伊万里市の宗教法人「至誠光魂(こんごう)寺」が物品販売を装って現金を貸し付け、法定金利を超える利息を受け取っていたとされる事件で、佐賀と兵庫、新潟の3県警でつくる合同捜査本部は17日、出資法違反(高金利)の疑いで、福岡県久留米市合川町、金融業岡本公芝容疑者(50)を新たに逮捕した。岡本容疑者が社長を務める会社が宗教法人に貸し付ける形で資金源の役割を果たしたとみて調べている。

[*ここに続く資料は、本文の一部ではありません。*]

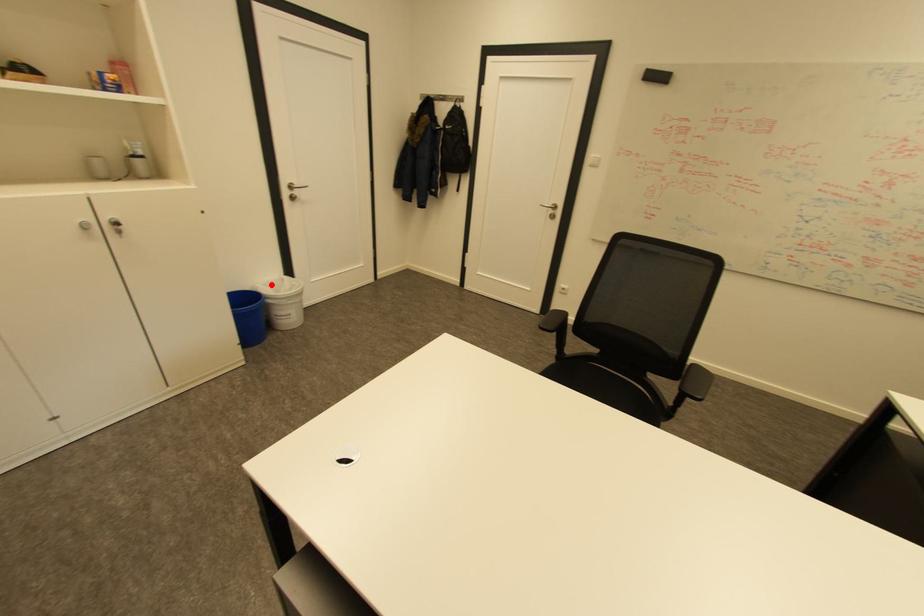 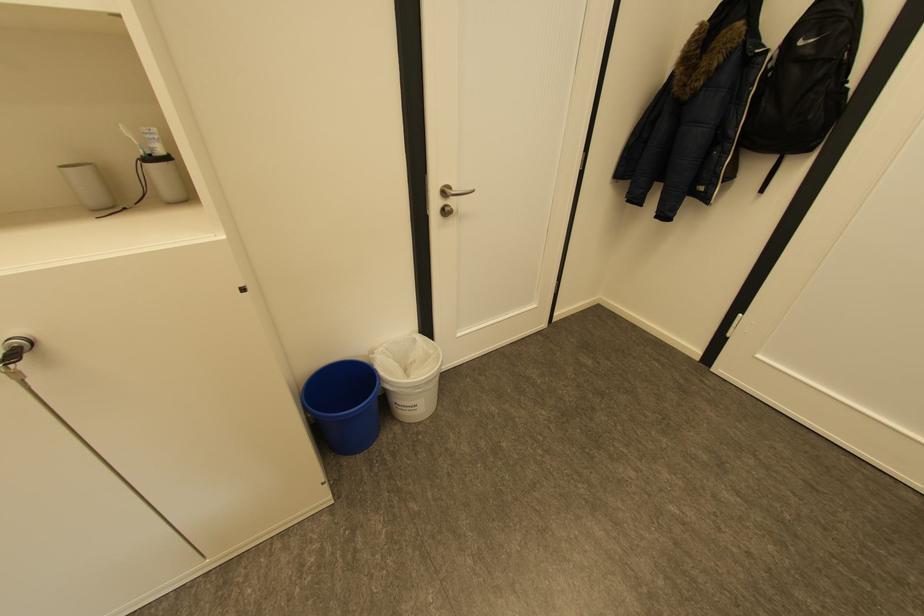 Question: I am providing you with two images of the same scene from different viewpoints. Given a red point in image1, look at the same physical point in image2. Is it:

Choices:
 (A) Closer to the viewpoint
 (B) Farther from the viewpoint

Answer: (B) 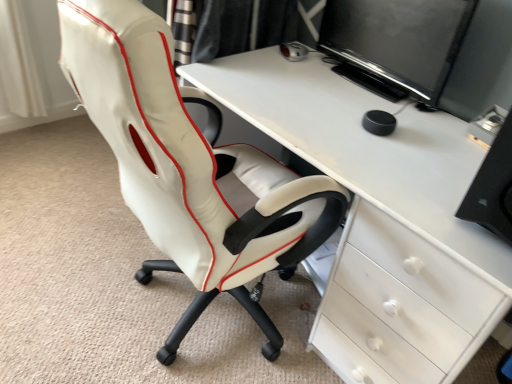 Identify the location of vacant space to the left of black glossy monitor at upper right. (296, 77). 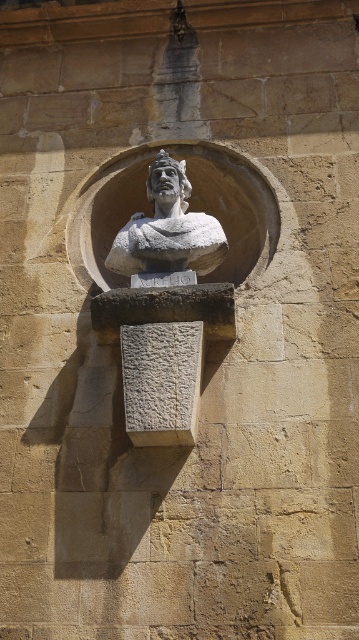 Question: Is white stone bust at center positioned behind matte stone bust at center?

Choices:
 (A) yes
 (B) no

Answer: (B)

Question: Which of the following is the farthest from the observer?

Choices:
 (A) matte stone bust at center
 (B) white stone bust at center

Answer: (A)

Question: Observing the image, what is the correct spatial positioning of white stone bust at center in reference to matte stone bust at center?

Choices:
 (A) above
 (B) below

Answer: (B)

Question: Does white stone bust at center appear on the left side of matte stone bust at center?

 逮捕容疑は2015年8月6日ごろから16年3月8日ごろまでの間、宗教法人に対し、額面計54万円の小切手から天引きする形で計52万9470円を貸し付け、法定金利の2倍近い高金利で利息計1万530円を受け取った疑い。「法律違反と分かっていた」と容疑を認めている。

 佐賀県警生活環境課によると、宗教法人が資金繰りに困っている中小企業の経営者らに貸し付ける際、連絡を受けた岡本容疑者が法人に送金し、経営者らが振り出した小切手や手形を法人経由で受け取る手口だった。岡本容疑者は11年7月~17年1月中旬までに、法人に高金利で計2253回、計約13億円を貸し付け、約9400万円の利息を得たという。

 事件を巡っては、宗教法人の代表役員立石扇山被告(77)=伊万里市=ら5人が出資法違反(超高金利)罪で起訴され、仲介役とみられる東京都の会社役員ら2人が貸金業法違反(無登録営業)などの容疑で逮捕されている。